The real magic happens when skills start working together. A single skill is useful, but combined skills create autonomous workflows that feel genuinely intelligent.
For OpenEverest, consider these synergistic combinations:
  • Cluster-to-database pipeline: Combine a Kubernetes provisioning skill with your new OpenEverest skill. Now you have an agent that can spin up a cluster, install OpenEverest, and create a database - all from a single Telegram or Slack message.
  • Self-optimizing databases: Add a database performance analysis skill that monitors metrics, identifies slow queries, and fine-tunes configurations. Your agent becomes a DBA that never sleeps.
  • Observability integration: Wire in monitoring and tracing skills. When something breaks, the agent can check logs, analyze traces, and roll back changes automatically.
The skill ecosystem turns OpenClaw from a tool into a platform. Each new skill multiplies what the previous ones can accomplish.

Data safety and security

The security concerns around OpenClaw aren't entirely unfounded - when you give an agent access to your infrastructure, you're trusting it with your data.

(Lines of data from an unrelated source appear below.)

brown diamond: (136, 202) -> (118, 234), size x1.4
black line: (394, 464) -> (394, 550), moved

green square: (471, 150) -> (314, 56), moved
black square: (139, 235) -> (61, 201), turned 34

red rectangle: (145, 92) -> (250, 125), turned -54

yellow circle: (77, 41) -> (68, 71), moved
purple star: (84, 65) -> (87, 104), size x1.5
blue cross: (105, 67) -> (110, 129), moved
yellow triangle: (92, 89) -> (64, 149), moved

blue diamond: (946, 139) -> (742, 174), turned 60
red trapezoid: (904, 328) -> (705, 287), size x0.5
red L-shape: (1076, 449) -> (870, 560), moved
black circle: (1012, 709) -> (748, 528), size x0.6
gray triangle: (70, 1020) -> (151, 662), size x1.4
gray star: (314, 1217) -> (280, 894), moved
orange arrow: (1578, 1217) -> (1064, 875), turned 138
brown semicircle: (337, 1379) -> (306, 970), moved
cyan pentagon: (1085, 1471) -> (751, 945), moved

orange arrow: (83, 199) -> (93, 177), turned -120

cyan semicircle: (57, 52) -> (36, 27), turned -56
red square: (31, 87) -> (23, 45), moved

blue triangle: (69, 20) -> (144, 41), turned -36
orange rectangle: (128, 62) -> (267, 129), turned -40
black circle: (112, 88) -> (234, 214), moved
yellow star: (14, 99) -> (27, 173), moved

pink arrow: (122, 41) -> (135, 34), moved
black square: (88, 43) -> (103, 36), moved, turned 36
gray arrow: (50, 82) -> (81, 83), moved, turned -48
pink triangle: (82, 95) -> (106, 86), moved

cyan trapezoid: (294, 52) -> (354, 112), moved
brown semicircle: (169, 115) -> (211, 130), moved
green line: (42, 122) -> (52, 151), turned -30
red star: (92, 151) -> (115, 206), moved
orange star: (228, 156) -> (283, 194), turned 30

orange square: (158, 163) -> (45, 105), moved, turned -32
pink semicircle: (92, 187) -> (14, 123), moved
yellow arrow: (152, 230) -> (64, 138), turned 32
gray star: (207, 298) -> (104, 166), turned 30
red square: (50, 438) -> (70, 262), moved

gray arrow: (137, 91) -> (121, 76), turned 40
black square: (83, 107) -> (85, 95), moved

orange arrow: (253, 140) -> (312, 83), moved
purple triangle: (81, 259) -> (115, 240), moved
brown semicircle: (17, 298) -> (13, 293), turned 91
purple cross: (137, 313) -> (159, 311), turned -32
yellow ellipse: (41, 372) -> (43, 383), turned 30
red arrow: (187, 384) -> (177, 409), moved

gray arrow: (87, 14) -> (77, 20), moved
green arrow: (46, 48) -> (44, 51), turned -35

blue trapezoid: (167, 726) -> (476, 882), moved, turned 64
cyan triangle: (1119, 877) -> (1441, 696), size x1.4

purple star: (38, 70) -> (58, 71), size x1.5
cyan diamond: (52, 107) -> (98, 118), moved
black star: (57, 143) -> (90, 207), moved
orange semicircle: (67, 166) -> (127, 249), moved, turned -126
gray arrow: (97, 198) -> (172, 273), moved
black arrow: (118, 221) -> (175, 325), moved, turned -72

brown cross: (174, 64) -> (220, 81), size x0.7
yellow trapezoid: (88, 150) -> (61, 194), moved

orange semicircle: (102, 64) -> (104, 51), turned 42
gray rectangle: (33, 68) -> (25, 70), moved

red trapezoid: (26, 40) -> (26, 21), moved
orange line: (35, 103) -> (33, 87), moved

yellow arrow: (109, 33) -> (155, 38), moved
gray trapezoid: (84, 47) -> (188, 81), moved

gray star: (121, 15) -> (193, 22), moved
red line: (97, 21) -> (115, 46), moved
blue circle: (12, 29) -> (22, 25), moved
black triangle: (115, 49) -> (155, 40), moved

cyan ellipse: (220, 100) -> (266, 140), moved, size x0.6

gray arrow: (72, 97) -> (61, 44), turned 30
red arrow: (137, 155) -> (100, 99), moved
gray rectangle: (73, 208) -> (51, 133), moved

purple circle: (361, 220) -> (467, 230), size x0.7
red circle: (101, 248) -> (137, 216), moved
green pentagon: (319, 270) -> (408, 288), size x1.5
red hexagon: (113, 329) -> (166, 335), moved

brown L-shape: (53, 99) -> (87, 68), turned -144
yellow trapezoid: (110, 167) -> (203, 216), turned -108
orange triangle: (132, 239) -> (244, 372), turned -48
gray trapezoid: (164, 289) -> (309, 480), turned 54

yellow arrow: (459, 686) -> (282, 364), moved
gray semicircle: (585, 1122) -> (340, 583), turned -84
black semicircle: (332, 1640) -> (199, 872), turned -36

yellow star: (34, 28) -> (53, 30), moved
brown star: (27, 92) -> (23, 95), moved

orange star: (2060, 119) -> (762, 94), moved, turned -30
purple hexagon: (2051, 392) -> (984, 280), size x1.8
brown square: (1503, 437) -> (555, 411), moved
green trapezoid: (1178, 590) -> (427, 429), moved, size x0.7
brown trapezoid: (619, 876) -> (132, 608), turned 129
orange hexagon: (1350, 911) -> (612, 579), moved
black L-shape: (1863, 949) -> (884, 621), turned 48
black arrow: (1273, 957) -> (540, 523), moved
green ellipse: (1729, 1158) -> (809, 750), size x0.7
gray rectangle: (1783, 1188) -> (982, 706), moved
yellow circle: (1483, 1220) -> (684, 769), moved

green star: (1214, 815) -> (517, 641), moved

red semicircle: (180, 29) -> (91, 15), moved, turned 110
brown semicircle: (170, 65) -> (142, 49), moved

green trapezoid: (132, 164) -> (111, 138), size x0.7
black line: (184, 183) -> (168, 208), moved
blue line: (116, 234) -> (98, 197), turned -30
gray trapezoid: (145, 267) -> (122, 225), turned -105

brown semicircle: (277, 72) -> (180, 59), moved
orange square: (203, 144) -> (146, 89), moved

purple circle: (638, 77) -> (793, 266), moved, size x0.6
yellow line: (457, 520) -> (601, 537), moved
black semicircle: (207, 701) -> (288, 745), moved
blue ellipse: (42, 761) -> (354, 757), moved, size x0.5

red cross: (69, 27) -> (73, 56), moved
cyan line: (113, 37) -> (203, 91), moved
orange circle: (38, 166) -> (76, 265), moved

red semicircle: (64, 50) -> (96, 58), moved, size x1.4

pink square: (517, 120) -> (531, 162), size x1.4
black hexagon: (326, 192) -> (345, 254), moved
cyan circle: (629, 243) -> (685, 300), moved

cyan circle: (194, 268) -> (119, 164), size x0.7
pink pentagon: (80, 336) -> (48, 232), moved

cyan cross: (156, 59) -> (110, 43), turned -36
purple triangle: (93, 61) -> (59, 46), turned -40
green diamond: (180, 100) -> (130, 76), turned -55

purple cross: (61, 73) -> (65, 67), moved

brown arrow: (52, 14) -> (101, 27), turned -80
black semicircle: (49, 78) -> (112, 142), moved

The Molt/ClawdBot controversy highlighted real risks, but also sparked important conversations about safe agent design.
Some criticism is overblown, but these risks deserve attention. Here's how to keep your data safe:
  • Use RBAC and protective features: OpenEverest includes role-based access control and backup protection. Configure these properly - your agent should never have delete permissions it doesn't need.
  • Keep models local: If you're handling sensitive data, run local language models. This keeps everything air-gapped and eliminates data leakage to third-party APIs.
  • Credential hygiene: Never share credentials via chat. Use .env files or secret management tools. OpenClaw supports this - use it.
  • Start read-only: Give your agent read-only access initially. Let it prove itself before you grant write permissions.
The goal isn't to lock agents down so much that they're useless - it's to create guardrails that let them work safely.

What's next

This experiment taught me something unexpected: we're closer to useful AI agents than I thought. A few months ago, building an agent that could manage databases meant weeks of development. Today, I generated a working skill from an OpenAPI spec in seconds, tweaked it briefly, and had a production-ready agent managing real infrastructure.
The missing piece wasn't smarter models or better reasoning - it was the glue between agents and the systems they need to control. OpenClaw, skills, and protocols like MCP are providing that glue. OpenEverest happens to be a great test case, but the pattern applies everywhere.
Will 2026 be the year AI agents finally deliver? Maybe. But for the first time, it doesn't feel like hype. The pieces are here, they're open source, and they actually work. That's worth paying attention to.